──────── DATA SHOWN
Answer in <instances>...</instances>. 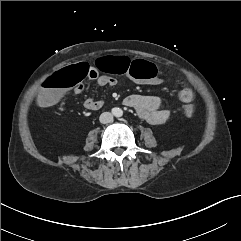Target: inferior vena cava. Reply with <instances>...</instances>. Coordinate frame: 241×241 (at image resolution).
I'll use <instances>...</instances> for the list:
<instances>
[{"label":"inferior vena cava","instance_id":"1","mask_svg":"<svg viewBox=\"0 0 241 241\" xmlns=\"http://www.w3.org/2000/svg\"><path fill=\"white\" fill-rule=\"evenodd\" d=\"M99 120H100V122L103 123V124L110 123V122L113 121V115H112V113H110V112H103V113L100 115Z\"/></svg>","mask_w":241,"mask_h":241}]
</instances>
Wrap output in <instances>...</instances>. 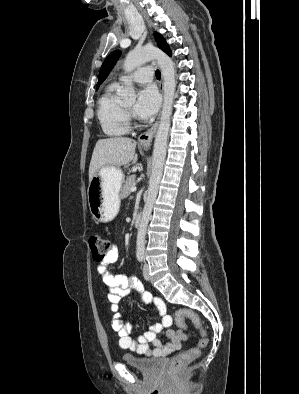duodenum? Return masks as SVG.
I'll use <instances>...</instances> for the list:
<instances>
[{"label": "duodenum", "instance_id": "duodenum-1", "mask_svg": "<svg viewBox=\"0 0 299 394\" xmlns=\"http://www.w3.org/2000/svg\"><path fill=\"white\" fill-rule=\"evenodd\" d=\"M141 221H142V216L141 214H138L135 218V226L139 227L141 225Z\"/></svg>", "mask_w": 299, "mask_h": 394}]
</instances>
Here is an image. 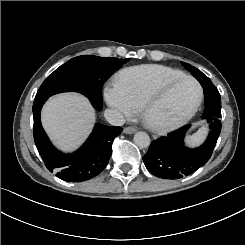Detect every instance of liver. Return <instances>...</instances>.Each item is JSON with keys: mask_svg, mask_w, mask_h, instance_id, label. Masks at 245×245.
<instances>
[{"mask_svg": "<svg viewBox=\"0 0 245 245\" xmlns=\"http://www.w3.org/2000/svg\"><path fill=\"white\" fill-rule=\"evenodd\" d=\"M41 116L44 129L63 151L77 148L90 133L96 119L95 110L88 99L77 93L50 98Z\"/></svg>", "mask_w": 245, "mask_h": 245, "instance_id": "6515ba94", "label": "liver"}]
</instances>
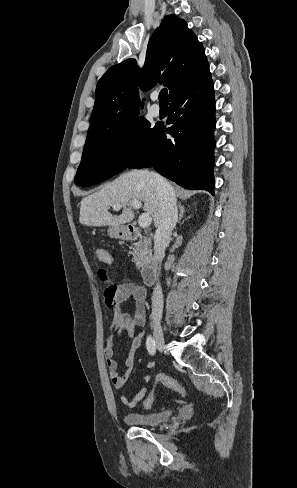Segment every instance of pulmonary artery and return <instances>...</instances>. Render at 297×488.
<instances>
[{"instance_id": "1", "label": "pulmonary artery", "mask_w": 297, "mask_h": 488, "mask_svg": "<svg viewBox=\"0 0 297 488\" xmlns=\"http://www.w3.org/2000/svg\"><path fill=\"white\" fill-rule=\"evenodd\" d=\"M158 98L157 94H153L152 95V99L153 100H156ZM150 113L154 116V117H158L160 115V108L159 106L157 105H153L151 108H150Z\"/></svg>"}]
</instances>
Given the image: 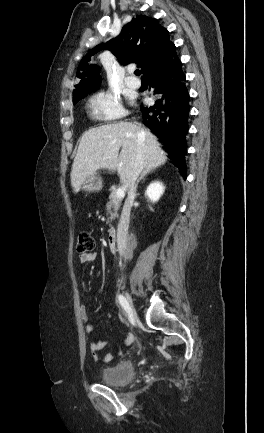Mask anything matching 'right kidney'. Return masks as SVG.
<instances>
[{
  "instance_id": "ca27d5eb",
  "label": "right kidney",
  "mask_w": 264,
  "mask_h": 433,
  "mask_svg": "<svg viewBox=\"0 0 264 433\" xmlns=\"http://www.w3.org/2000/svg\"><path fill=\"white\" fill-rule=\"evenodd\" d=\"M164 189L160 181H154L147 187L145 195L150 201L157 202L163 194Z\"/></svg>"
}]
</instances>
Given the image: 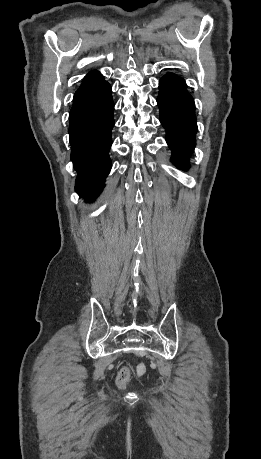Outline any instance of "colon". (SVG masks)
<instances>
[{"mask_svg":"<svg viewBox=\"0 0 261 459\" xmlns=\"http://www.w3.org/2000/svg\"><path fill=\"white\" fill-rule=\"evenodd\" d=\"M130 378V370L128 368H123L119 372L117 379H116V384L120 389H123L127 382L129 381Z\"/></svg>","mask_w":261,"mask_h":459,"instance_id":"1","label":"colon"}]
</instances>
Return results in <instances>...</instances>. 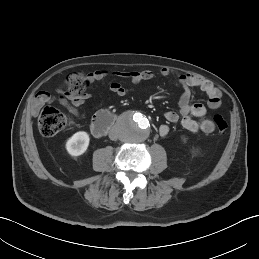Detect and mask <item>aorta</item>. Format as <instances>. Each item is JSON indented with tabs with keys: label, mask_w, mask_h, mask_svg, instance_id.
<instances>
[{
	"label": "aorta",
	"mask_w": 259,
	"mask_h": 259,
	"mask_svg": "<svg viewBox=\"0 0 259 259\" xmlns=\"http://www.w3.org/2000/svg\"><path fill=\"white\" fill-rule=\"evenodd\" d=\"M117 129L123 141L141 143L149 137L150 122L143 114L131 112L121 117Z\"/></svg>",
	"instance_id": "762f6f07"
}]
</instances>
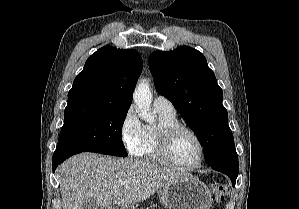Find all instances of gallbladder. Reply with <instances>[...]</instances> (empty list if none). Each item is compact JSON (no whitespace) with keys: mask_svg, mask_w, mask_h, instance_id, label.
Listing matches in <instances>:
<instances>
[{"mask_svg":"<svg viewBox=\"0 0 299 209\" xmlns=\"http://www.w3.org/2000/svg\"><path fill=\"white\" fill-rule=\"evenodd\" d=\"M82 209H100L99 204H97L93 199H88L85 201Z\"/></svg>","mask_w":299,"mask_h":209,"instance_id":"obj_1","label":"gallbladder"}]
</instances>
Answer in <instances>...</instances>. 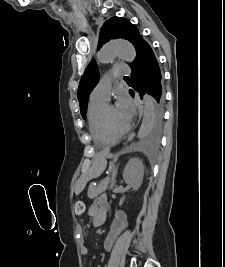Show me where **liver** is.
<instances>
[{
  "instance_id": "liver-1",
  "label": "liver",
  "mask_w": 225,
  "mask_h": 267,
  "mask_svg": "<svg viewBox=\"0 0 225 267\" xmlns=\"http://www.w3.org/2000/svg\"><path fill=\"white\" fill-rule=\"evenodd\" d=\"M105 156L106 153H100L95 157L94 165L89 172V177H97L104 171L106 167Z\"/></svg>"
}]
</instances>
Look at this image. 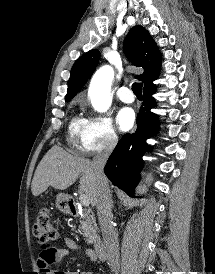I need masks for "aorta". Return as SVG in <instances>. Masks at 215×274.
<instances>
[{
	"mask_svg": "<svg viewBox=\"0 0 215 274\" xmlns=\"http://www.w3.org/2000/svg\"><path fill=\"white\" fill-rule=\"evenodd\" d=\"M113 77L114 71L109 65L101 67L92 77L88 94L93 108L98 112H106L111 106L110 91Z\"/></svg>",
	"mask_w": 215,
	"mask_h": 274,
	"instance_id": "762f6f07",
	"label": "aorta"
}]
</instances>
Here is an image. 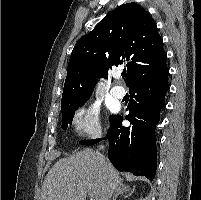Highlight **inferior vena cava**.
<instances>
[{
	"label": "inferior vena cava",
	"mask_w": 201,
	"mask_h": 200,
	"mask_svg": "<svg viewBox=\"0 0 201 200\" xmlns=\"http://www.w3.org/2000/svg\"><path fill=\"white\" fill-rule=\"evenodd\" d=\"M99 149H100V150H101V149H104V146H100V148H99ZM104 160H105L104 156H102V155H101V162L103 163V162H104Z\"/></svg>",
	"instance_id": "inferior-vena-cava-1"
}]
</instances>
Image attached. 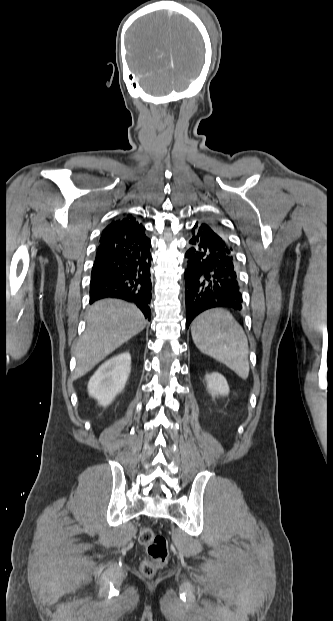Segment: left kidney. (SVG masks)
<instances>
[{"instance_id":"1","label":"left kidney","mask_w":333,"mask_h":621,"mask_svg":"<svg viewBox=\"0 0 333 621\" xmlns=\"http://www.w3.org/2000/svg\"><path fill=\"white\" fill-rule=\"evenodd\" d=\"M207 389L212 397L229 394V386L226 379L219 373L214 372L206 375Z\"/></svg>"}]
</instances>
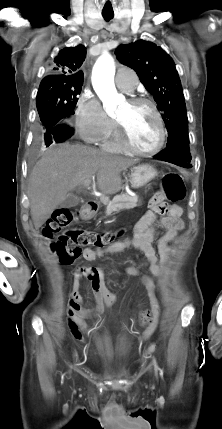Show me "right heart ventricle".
────────────────
──────── DATA SHOWN
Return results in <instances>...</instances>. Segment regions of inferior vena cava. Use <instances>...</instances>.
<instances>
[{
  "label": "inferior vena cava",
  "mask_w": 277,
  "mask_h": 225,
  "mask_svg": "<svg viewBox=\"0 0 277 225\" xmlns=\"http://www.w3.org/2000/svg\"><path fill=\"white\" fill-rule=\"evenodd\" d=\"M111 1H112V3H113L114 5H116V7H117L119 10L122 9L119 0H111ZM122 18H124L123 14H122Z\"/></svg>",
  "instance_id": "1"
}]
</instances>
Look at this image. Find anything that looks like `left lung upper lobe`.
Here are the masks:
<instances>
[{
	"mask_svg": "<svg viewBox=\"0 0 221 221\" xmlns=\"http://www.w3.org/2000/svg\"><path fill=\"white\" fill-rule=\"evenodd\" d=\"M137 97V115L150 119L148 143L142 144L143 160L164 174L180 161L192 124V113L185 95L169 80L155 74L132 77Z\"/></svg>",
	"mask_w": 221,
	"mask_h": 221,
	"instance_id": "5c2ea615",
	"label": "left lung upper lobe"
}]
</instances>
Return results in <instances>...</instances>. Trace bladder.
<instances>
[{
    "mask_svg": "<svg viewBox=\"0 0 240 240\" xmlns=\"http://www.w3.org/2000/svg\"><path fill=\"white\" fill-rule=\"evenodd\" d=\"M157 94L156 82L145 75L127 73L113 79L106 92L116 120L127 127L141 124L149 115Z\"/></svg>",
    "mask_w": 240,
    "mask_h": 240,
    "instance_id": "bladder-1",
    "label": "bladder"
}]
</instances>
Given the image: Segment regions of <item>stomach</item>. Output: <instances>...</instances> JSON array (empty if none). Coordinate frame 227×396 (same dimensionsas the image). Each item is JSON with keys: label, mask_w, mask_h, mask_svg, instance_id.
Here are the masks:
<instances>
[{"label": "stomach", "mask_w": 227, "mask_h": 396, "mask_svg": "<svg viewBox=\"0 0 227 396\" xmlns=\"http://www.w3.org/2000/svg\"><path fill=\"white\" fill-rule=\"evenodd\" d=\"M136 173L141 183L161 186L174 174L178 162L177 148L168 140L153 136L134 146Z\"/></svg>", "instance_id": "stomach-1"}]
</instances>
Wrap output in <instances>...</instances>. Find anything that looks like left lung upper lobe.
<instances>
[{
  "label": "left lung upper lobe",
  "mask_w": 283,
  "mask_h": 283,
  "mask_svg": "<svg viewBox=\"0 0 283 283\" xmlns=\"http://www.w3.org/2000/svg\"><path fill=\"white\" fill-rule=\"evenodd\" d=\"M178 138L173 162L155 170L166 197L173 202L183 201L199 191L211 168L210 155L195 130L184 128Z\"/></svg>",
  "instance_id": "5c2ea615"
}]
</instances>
────────────────
──────── DATA SHOWN
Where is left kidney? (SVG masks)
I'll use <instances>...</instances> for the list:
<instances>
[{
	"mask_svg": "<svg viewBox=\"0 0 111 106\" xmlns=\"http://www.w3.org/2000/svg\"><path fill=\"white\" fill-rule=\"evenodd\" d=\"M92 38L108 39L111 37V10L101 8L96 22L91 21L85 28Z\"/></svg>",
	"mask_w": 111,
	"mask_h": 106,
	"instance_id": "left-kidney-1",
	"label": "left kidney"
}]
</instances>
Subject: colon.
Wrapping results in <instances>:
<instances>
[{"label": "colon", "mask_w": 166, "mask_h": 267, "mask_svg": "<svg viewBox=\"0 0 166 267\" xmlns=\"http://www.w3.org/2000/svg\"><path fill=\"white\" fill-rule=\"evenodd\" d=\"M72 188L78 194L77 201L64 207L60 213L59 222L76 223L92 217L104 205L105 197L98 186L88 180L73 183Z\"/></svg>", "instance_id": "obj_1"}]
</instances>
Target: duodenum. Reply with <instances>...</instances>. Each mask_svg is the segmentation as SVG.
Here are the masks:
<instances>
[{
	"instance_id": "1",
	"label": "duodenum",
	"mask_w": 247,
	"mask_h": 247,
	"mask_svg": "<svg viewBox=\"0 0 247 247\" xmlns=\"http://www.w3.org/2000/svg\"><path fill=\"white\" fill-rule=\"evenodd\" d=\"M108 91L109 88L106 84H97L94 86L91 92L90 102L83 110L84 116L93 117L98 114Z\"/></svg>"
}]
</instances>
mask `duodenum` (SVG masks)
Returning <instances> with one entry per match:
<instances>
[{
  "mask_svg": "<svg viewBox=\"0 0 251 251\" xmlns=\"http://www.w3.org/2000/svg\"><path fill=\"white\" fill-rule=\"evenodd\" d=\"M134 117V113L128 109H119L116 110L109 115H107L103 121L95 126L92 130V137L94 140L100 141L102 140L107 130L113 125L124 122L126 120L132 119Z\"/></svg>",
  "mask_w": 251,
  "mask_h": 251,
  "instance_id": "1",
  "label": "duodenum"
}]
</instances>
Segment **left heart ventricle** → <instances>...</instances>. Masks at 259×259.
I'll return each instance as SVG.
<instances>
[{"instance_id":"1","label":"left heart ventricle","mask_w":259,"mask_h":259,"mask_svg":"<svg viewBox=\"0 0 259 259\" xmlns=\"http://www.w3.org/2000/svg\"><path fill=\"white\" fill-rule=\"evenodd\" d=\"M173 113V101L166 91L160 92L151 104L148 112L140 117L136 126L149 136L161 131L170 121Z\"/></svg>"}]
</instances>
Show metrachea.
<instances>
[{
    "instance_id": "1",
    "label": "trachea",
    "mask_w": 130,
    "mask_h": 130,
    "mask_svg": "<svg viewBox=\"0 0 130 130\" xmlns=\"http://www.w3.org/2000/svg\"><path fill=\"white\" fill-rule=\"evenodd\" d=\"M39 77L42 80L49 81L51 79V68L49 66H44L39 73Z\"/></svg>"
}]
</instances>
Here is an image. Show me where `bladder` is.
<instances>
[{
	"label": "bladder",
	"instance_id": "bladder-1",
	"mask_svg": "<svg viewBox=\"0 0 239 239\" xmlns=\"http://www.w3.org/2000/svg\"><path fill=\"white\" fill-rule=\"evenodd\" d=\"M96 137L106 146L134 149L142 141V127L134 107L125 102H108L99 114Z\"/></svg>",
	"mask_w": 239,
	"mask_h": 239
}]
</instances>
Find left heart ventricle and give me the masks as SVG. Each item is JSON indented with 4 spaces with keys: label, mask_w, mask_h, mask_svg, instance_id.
────────────────
> [AIM OF THE TASK]:
Give back exactly the lines above starting at the line where "Target: duodenum. Reply" appears and ending at the line where "Find left heart" appears, both included, with no other lines.

> [TASK RESPONSE]:
Target: duodenum. Reply with <instances>...</instances>. Each mask_svg is the segmentation as SVG.
Here are the masks:
<instances>
[{
	"instance_id": "1",
	"label": "duodenum",
	"mask_w": 247,
	"mask_h": 247,
	"mask_svg": "<svg viewBox=\"0 0 247 247\" xmlns=\"http://www.w3.org/2000/svg\"><path fill=\"white\" fill-rule=\"evenodd\" d=\"M108 91L109 88L106 84H97L94 86L91 92L90 102L83 110L84 116L93 117L98 114Z\"/></svg>"
}]
</instances>
mask `duodenum` (SVG masks)
Returning <instances> with one entry per match:
<instances>
[{
  "mask_svg": "<svg viewBox=\"0 0 251 251\" xmlns=\"http://www.w3.org/2000/svg\"><path fill=\"white\" fill-rule=\"evenodd\" d=\"M134 117V113L128 109H119L116 110L109 115H107L103 121L95 126L92 130V137L94 140L100 141L102 140L107 130L113 125L124 122L126 120L132 119Z\"/></svg>",
  "mask_w": 251,
  "mask_h": 251,
  "instance_id": "1",
  "label": "duodenum"
}]
</instances>
Segment **left heart ventricle** → <instances>...</instances>. Masks at 259×259.
I'll return each instance as SVG.
<instances>
[{"instance_id":"1","label":"left heart ventricle","mask_w":259,"mask_h":259,"mask_svg":"<svg viewBox=\"0 0 259 259\" xmlns=\"http://www.w3.org/2000/svg\"><path fill=\"white\" fill-rule=\"evenodd\" d=\"M173 113V101L166 91L160 92L151 104L148 112L140 117L136 126L149 136L161 131L170 121Z\"/></svg>"}]
</instances>
Show metrachea.
<instances>
[{
    "instance_id": "1",
    "label": "trachea",
    "mask_w": 130,
    "mask_h": 130,
    "mask_svg": "<svg viewBox=\"0 0 130 130\" xmlns=\"http://www.w3.org/2000/svg\"><path fill=\"white\" fill-rule=\"evenodd\" d=\"M39 77L42 80L49 81L51 79V68L49 66H44L39 73Z\"/></svg>"
}]
</instances>
Here is an image. Show me where `bladder` is.
<instances>
[{
	"label": "bladder",
	"instance_id": "bladder-1",
	"mask_svg": "<svg viewBox=\"0 0 239 239\" xmlns=\"http://www.w3.org/2000/svg\"><path fill=\"white\" fill-rule=\"evenodd\" d=\"M96 137L106 146L134 149L142 141V127L134 107L125 102H108L99 114Z\"/></svg>",
	"mask_w": 239,
	"mask_h": 239
}]
</instances>
Find left heart ventricle and give me the masks as SVG. Each item is JSON indented with 4 spaces with keys: label, mask_w, mask_h, mask_svg, instance_id.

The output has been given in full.